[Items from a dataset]
────────────────

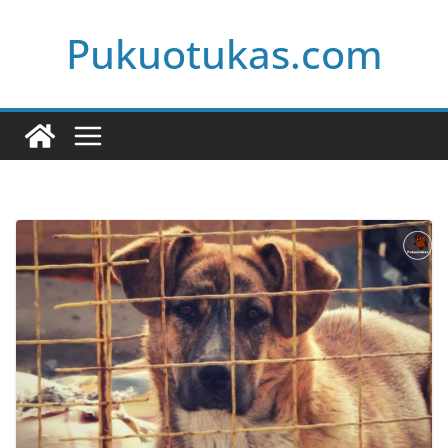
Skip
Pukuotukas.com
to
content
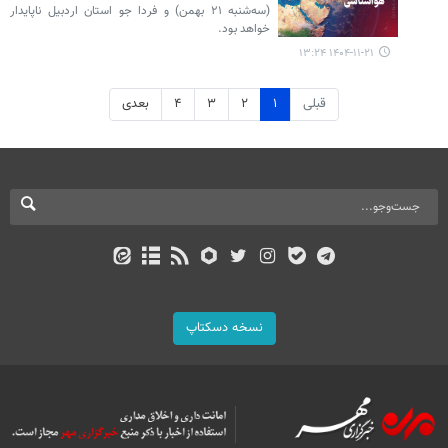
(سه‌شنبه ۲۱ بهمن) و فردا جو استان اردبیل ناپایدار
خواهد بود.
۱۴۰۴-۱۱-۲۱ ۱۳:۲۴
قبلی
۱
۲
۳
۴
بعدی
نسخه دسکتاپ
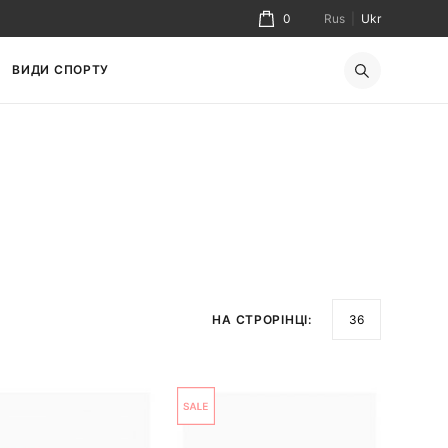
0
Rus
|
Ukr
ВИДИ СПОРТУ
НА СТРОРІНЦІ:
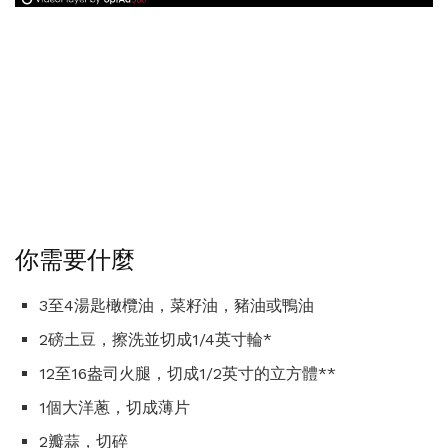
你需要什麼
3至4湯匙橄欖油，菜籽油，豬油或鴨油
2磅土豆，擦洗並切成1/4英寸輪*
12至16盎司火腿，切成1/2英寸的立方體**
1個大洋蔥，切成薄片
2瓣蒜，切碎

────────────────

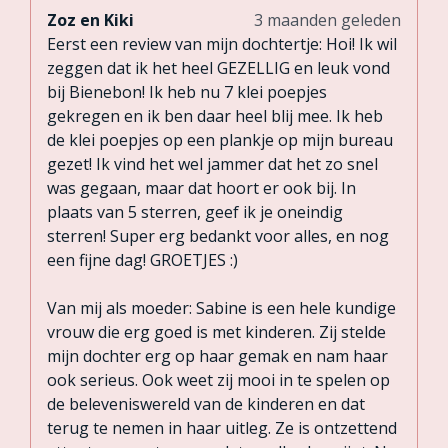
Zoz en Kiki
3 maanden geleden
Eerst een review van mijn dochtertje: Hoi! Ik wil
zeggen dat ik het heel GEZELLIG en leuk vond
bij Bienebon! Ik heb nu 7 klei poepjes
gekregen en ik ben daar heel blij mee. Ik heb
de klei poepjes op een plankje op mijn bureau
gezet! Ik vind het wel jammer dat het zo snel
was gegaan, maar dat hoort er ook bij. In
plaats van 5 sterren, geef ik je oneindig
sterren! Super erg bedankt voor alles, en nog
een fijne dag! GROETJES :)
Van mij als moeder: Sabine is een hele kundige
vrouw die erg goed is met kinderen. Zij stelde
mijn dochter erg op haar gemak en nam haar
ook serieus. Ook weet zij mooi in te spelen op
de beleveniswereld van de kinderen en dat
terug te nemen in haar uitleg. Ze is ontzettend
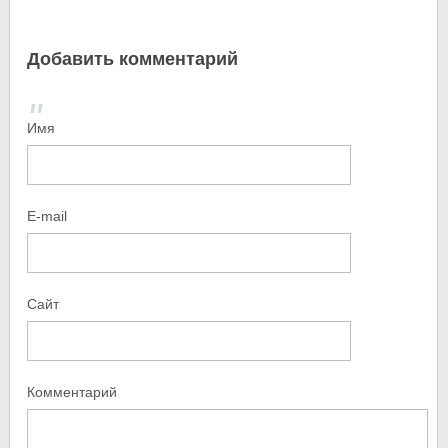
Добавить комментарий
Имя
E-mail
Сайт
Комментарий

────────────────

Based on the records above, how many lines hold the string "kinderen"? Answer with the number by itself.

2